▸ TRY IT:
Please return the listing below exactly, without any of its pictures.

▸ RECORDED DATA:
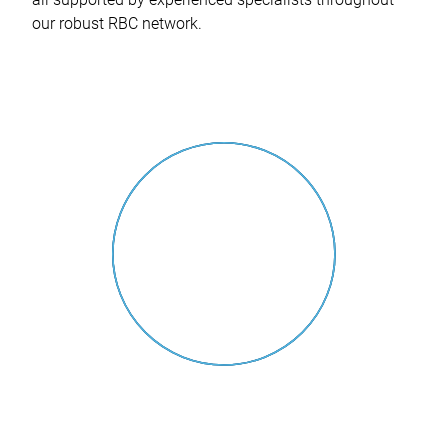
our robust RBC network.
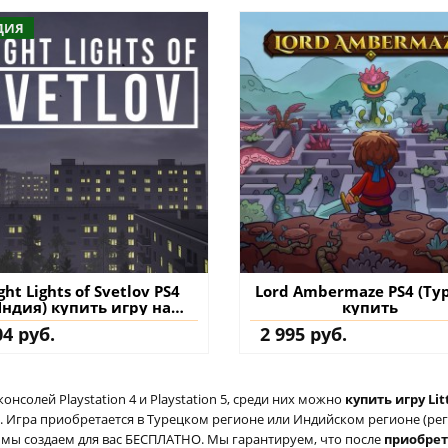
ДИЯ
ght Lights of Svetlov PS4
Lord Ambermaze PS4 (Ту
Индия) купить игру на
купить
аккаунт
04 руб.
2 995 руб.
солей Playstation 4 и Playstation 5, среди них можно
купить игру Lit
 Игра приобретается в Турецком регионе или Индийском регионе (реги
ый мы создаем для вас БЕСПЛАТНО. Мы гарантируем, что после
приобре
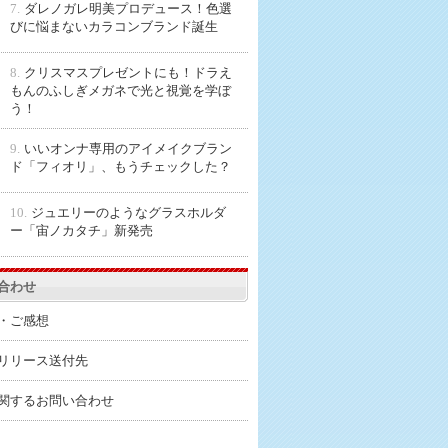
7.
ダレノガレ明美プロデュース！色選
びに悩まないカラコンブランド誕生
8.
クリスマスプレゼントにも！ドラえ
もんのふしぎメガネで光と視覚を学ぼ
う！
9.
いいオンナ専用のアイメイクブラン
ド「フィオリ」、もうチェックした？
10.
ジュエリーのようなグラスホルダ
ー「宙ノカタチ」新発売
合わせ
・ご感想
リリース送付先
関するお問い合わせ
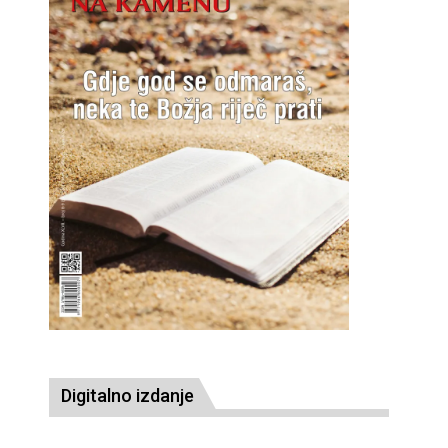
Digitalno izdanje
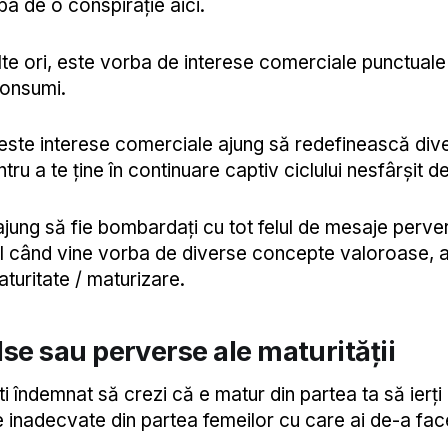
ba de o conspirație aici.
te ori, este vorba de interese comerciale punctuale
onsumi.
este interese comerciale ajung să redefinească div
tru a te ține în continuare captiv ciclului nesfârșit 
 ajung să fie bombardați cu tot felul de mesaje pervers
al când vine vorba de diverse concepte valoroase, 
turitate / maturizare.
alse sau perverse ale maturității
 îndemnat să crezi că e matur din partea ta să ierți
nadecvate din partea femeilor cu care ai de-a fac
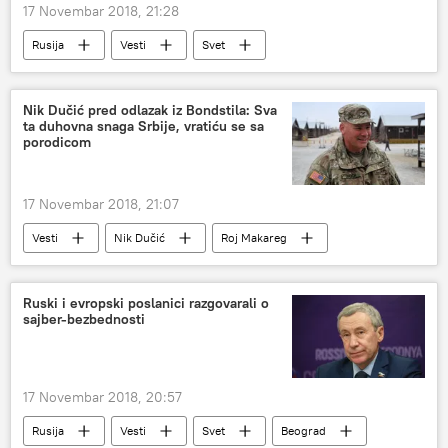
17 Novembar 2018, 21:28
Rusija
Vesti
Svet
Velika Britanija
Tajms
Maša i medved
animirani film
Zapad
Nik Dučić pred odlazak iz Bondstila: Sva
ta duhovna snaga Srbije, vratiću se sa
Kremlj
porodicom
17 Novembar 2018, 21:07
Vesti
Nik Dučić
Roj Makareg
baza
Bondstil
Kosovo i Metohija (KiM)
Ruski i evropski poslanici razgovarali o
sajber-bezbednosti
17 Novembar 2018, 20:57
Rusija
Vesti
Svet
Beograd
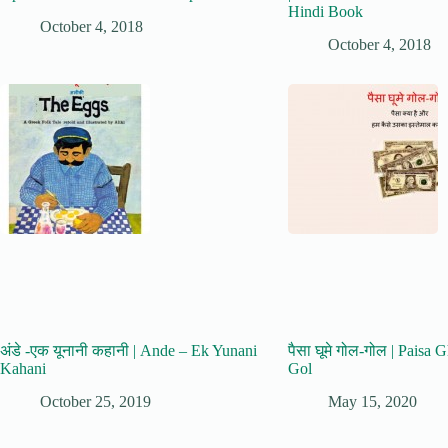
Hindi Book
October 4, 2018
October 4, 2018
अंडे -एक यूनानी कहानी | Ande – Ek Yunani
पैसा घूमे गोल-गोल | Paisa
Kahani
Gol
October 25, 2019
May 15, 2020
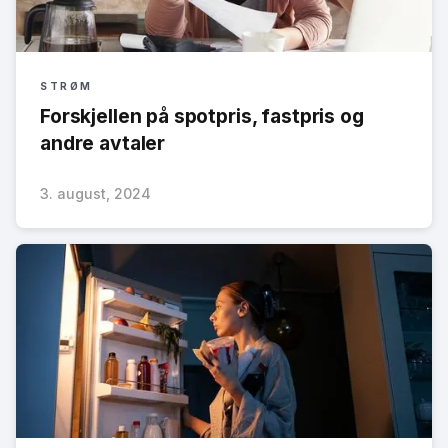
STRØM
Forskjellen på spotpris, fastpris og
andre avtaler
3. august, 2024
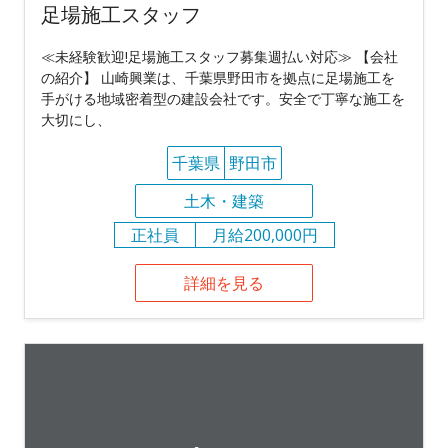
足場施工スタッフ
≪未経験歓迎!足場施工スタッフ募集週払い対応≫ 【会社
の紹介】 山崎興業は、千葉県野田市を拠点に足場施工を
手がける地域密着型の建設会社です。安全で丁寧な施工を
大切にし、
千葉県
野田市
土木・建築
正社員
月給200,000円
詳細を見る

▸ ANSWER TO THE EXERCISE:
our robust RBC network.
ДИЯ
ght Lights of Svetlov PS4
Lord Ambermaze PS4 (Ту
Индия) купить игру на
купить
аккаунт
04 руб.
2 995 руб.
солей Playstation 4 и Playstation 5, среди них можно
купить игру Lit
 Игра приобретается в Турецком регионе или Индийском регионе (реги
ый мы создаем для вас БЕСПЛАТНО. Мы гарантируем, что после
приобре
7.
ダレノガレ明美プロデュース！色選
びに悩まないカラコンブランド誕生
8.
クリスマスプレゼントにも！ドラえ
もんのふしぎメガネで光と視覚を学ぼ
う！
9.
いいオンナ専用のアイメイクブラン
ド「フィオリ」、もうチェックした？
10.
ジュエリーのようなグラスホルダ
ー「宙ノカタチ」新発売
合わせ
・ご感想
リリース送付先
関するお問い合わせ
Digitalno izdanje
ba de o conspirație aici.
te ori, este vorba de interese comerciale punctuale
onsumi.
este interese comerciale ajung să redefinească div
tru a te ține în continuare captiv ciclului nesfârșit 
 ajung să fie bombardați cu tot felul de mesaje pervers
al când vine vorba de diverse concepte valoroase, 
turitate / maturizare.
alse sau perverse ale maturității
 îndemnat să crezi că e matur din partea ta să ierți
nadecvate din partea femeilor cu care ai de-a fac
17 Novembar 2018, 21:28
Rusija
Vesti
Svet
Velika Britanija
Tajms
Maša i medved
animirani film
Zapad
Nik Dučić pred odlazak iz Bondstila: Sva
ta duhovna snaga Srbije, vratiću se sa
Kremlj
porodicom
17 Novembar 2018, 21:07
Vesti
Nik Dučić
Roj Makareg
baza
Bondstil
Kosovo i Metohija (KiM)
Ruski i evropski poslanici razgovarali o
sajber-bezbednosti
17 Novembar 2018, 20:57
Rusija
Vesti
Svet
Beograd
Hindi Book
October 4, 2018
October 4, 2018
अंडे -एक यूनानी कहानी | Ande – Ek Yunani
पैसा घूमे गोल-गोल | Paisa
Kahani
Gol
October 25, 2019
May 15, 2020
STRØM
Forskjellen på spotpris, fastpris og
andre avtaler
3. august, 2024
足場施工スタッフ
≪未経験歓迎!足場施工スタッフ募集週払い対応≫ 【会社
の紹介】 山崎興業は、千葉県野田市を拠点に足場施工を
手がける地域密着型の建設会社です。安全で丁寧な施工を
大切にし、
千葉県
野田市
土木・建築
正社員
月給200,000円
詳細を見る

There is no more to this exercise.